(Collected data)
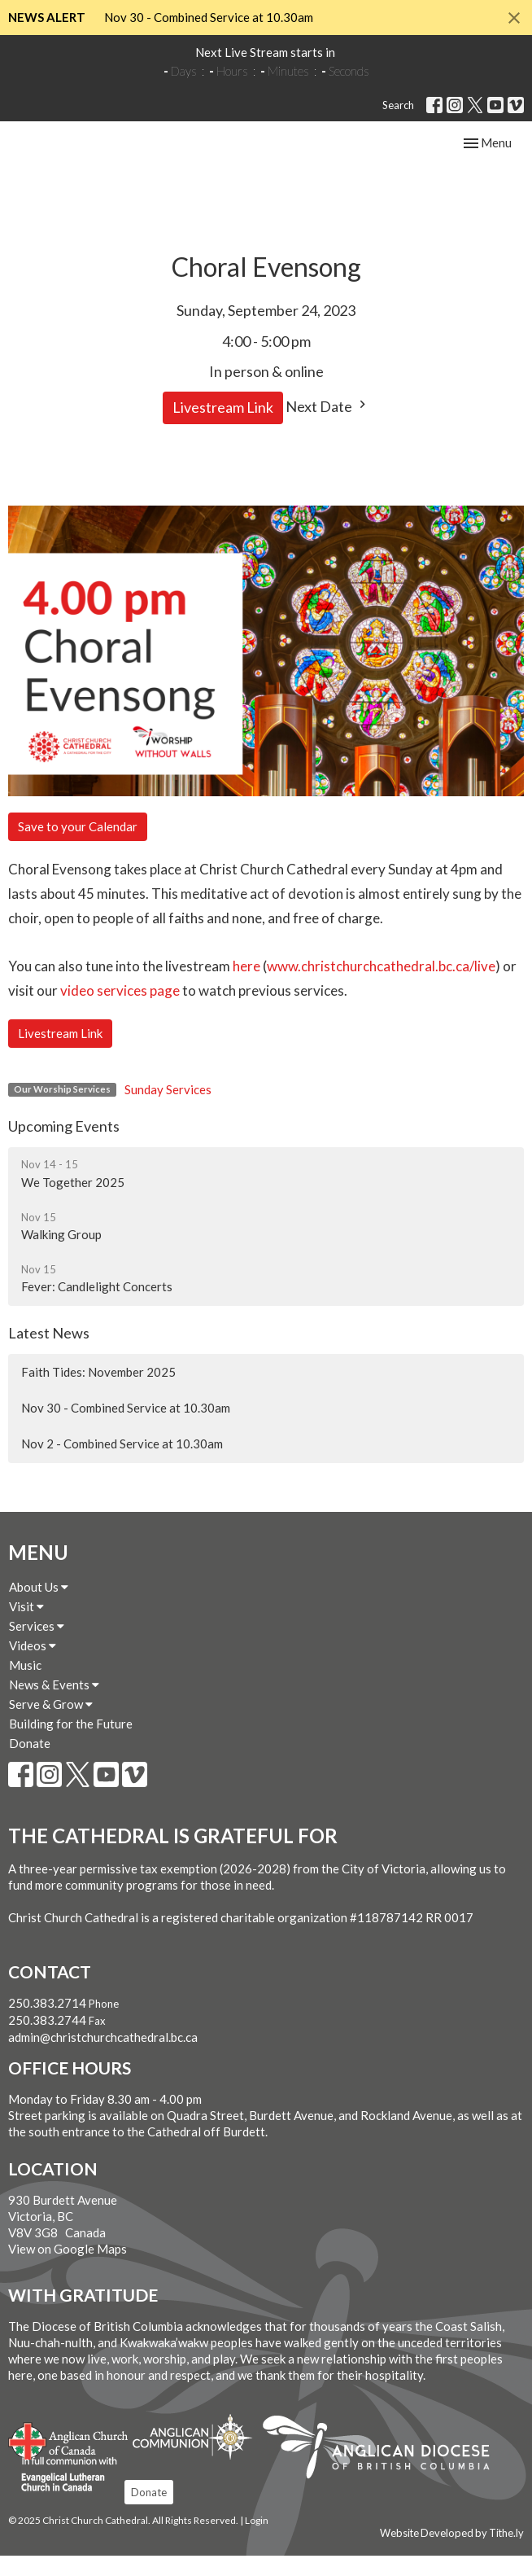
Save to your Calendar (77, 846)
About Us (38, 1607)
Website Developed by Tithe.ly (452, 2553)
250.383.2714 (47, 2023)
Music (25, 1685)
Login (256, 2540)
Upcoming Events (64, 1146)
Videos (32, 1665)
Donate (29, 1763)
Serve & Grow (51, 1724)
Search (398, 105)
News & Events (54, 1705)
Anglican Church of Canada (68, 2459)
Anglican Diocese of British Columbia (384, 2470)
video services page (120, 1010)
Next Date (328, 426)
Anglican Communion (192, 2457)
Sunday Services (167, 1109)
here (246, 986)
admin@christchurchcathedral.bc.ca (103, 2057)
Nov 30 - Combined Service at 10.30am (208, 17)
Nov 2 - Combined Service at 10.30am (122, 1464)
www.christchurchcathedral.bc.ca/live (381, 986)
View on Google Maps (67, 2268)
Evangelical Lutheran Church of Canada (63, 2494)
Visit (26, 1626)
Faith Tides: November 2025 (98, 1392)
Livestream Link (222, 427)
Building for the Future (71, 1744)
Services (36, 1646)
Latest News (48, 1352)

:: What is being asked ::
Your answer should be the lines from the first record down to the line containing "Services (36, 1646)", restated exactly, with no pictures.

:: Task solution ::
Save to your Calendar (77, 846)
About Us (38, 1607)
Website Developed by Tithe.ly (452, 2553)
250.383.2714 (47, 2023)
Music (25, 1685)
Login (256, 2540)
Upcoming Events (64, 1146)
Videos (32, 1665)
Donate (29, 1763)
Serve & Grow (51, 1724)
Search (398, 105)
News & Events (54, 1705)
Anglican Church of Canada (68, 2459)
Anglican Diocese of British Columbia (384, 2470)
video services page (120, 1010)
Next Date (328, 426)
Anglican Communion (192, 2457)
Sunday Services (167, 1109)
here (246, 986)
admin@christchurchcathedral.bc.ca (103, 2057)
Nov 30 - Combined Service at 10.30am (208, 17)
Nov 2 - Combined Service at 10.30am (122, 1464)
www.christchurchcathedral.bc.ca/live (381, 986)
View on Google Maps (67, 2268)
Evangelical Lutheran Church of Canada (63, 2494)
Visit (26, 1626)
Faith Tides: November 2025 (98, 1392)
Livestream Link (222, 427)
Building for the Future (71, 1744)
Services (36, 1646)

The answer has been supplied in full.